One last thing — he said something about routing of payments to be an issue. The topology of the LN is going to be similar to the internet we have today. Since routing packets across the internet is not a problem, I don’t see why routing payments would be a problem, either.

What’s interesting about Jonald Fyookball’s article is that he makes a bizarre assumption: The centralization of a layer 2 solution threaten’s Bitcoin’s property of censorship-resistance. It’s bizarre because (a) it’s extremely unlikely that supernodes in different jurisdictions would censor in a coordinated manner; (b) LN supernodes could be run over TOR, and they’ll probably be as hard to take down as darknet markets, which historically have required unusual resources by governments to deanonymize per darknet side (not a bad business model for darknets who are already sitting lots of dirty bitcoins); (c) that censorship would be so severe that a large percentage of participants would find the lightning network completely unusable and would be forced to have all transactions on chain; (d) most important, censorship-resistance would be totally unaffected because anyone could just transact on-chain if necessary.

His article comes off to me as disingenuous. He makes a major assumption with brief justification of “censorship-resistance”. Upon inspection, his justification does not make any sense. Off-chain technologies can not negatively affect censorship-resistance because users do not need to use them in the first place. Then he uses almost the entirety of the article to go over the mathematics in detail of something that is intuitively obvious: opening up a payment channel with every person is burdensome. Mathematical proofs are dense and generally not fun reads. Most people are going to skim over his mathematics, see the fancy equations and dense arguments and think that there is some legitimacy in his conclusion because look at all the math.

Seriously. He spends a brief moment dismissing the actual architecture of the Lightning Network in one breath because “censorship-resistance.” Then he spends the stark majority of the article with an easy strawman (LN as completely decentralized) and rigorously tears it apart full of unnecessary equations and mathematics that serve largely to make his analysis look more rigorous.
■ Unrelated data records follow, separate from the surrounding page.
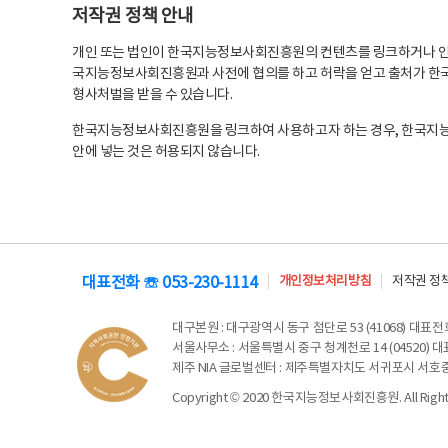
저작권 정책 안내
개인 또는 법인이 한국지능정보사회진흥원의 컨텐츠를 링크하거나 인용
국지능정보사회진흥원과 사전에 협의를 하고 허락을 얻고 출처가 한국
형사처벌을 받을 수 있습니다.
한국지능정보사회진흥원을 링크하여 사용하고자 하는 경우, 한국지
안에 넣는 것은 허용되지 않습니다.
대표전화 ☏ 053-230-1114
개인정보처리방침
저작권 정
대구본원
: 대구광역시 동구 첨단로 53 (41068) 대표전화 
서울사무소
: 서울특별시 중구 청계천로 14 (04520) 대표
제주 NIA 글로벌센터
: 제주특별자치도 서귀포시 서호중앙로 6
Copyright © 2020 한국지능정보사회진흥원. All Rights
It gets stranger. Remember how he spent almost the entire article rigorously refuting that completely decentralized Lightning Network? Well it turns out that everyone, including supporters of the lightning network, already agree that a completely decentralized lightning network is not an appropriate scaling solution. To someone knowledgable about the LN, what they would need is a rigorous argument that a partially centralized LN cannot work. He did not provide that argument. Instead he brushed over the real topic worth exploring and focused entirely on a strawman. His article is not really going to convince anyone technical that Lightning Networks are bound to fail and they are going to wonder why he wasted his time with an unnecessary mathematical argument. However, to someone non-technical, his article looks pretty authoritative. Everything he says is true, accurate, and knowledgable (except that one super impactful assumption he glosses over really quickly) and justified with mathematics (wow!).

Last thing to mention: Jonald Fyookball is the sole developer for Electron Cash, the fork of Electrum (a lightweight Bitcoin wallet) that is made for Bitcoin Cash. Fyookball is arguing about the one big thing that differentiates Bitcoin and Bitcoin Cash: their scaling solutions. Bitcoin will scale with off-chain transactions (Lighting Network) and Bitcoin Cash will scale with bigger block sizes. Now that Bitcoin Cash has forked from Bitcoin, I am unsure why Fyookball cares about Bitcoin. If Bitcoin’s scaling solution is bound to fail, then surely people will naturally gravitate to the better engineered coin when the time comes, which will be soon. Instead, it looks like Fyookball is trying to disseminate misinformation about the lightning network to attract people who aren’t technical and don’t know any better to his preferred coin, a competing minority fork, Bitcoin Cash.